We are glad to announce that Veriff has been awarded certification against the ISO/IEC 27001:2013 standard, an internationally recognized information security standard published by the International Organization for Standardization (ISO).
The scope of Veriff’s information security management system (ISMS) comprises the operations supporting the Veriff IDV offering. The scope includes the Legal & Compliance, InfoSec, Engineering, Product, Human Resources, Facilities, and Verification Operations teams. The certification also extends to the additional controls defined within the ISO/IEC 27017:2015 (security for cloud services) and ISO/IEC 27018:2019 (protection of personally identifiable information (PII) in cloud services) standards.
In order to achieve the certification, Veriff’s conformity against standard requirements was assessed by an independent certification body, Coalfire Certification. As part of the process, Veriff had to demonstrate a continuous and systematic approach to managing and protecting both company and customer data.
"Veriff is committed to continuing to build trust, so it is especially crucial for people to be able to trust an identity verification company like ourselves with their data. Having an independent third party confirm our security management processes’ compliance is a sign of a company’s maturity and gives our existing customers more confidence in our ability to safeguard both their and our data," said Kaur Virunurm, Chief Information Security Officer at Veriff.
ISO 27001 is one of the most widely recognized and globally accepted information security standards. It identifies requirements for a comprehensive Information Security Management System (ISMS) and defines how organizations should manage and handle information in a secure manner, including implementing appropriate security controls to mitigate risks.
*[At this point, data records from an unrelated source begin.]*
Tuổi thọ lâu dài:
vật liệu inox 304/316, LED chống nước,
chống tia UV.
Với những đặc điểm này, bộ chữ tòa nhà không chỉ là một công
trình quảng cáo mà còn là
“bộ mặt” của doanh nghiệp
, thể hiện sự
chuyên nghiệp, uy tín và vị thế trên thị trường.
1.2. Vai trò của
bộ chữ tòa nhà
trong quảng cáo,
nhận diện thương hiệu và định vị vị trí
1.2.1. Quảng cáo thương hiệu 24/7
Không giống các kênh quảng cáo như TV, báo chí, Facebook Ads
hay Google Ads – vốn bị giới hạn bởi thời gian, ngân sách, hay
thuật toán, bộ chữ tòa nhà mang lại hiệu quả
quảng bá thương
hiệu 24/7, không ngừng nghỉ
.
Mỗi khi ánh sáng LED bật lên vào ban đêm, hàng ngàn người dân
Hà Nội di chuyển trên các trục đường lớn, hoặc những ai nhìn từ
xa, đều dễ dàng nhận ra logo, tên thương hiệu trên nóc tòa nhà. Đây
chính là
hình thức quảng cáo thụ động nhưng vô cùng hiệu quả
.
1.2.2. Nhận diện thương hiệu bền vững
Veriff is also compliant with CCPA, GDPR, SOC 2 Type 2, and WCAG Accessibility Guidelines.
About Coalfire Certification
Coalfire Certification is an accredited certification body per both the ANSI National Accreditation Board (ANAB) and the United Kingdom Accreditation Service (UKAS), no. 9224. The certification body administers management system audits for service organizations within the cloud and technology, healthcare, and financial sectors.